Why is it important for you to understand the subject of the Hegelian Dialectic? Because it is the process by which all change is being accomplished in society today. More importantly, it is the tool that the globalists are utilizing to manipulate the minds of the average American to accept that change, where ordinarily they would refuse it.
The Hegelian Dialectic is, in short, the critical process by which the ruling elite create a problem, anticipating in advance the reaction that the population will have to the given crisis, and thus conditioning the people that a change is needed. When the population is properly conditioned, the desired agenda of the ruling elite is presented as the solution. The solution isn't intended to solve the problem, but rather to serve as the basis for a new problem or exacerbate the existing one.
When the newly inflamed difficulty reaches the boiling point of a crisis, it becomes the foundation upon which arguments may again be made for change. Hence, the process is repeated, over and over, moving society toward whatever end the planners have in mind.
It's also important to understand that as this process is being driven, arguments are created both for and against certain measures of change.

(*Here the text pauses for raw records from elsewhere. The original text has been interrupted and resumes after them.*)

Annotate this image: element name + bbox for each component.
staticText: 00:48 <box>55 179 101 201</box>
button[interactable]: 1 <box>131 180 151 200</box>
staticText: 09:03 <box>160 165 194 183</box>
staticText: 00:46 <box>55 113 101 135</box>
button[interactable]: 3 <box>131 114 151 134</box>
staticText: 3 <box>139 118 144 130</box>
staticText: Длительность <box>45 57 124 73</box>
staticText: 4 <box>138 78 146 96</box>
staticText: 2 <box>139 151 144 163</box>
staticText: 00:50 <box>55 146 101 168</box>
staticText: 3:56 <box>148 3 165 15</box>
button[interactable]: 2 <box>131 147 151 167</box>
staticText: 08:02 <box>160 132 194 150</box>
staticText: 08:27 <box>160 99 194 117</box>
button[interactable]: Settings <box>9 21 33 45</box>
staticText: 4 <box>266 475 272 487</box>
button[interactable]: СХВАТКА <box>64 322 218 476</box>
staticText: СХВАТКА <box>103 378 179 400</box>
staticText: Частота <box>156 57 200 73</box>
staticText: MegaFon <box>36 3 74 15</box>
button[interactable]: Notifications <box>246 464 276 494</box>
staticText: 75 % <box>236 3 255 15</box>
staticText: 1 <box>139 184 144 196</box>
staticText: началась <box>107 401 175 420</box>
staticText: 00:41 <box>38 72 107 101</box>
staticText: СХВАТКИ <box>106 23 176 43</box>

All arguments are controlled. The presented solutions — each with varying levels of unadornment — are "debated" publicly by the manipulators or their minions. This is done until a perceived compromise has been reached on the best measure to take in route to solving the crisis. Then, the outcome of the "debate" — which purportedly weighs the concerns of the public with the mandate to do something — is enacted as public policy.
Such is a summary of the Hegelian Dialectic. Though few in American society have ever heard of it, still fewer have not been profoundly impacted by its use in the effective neutralization of opposition in the formation of public policy.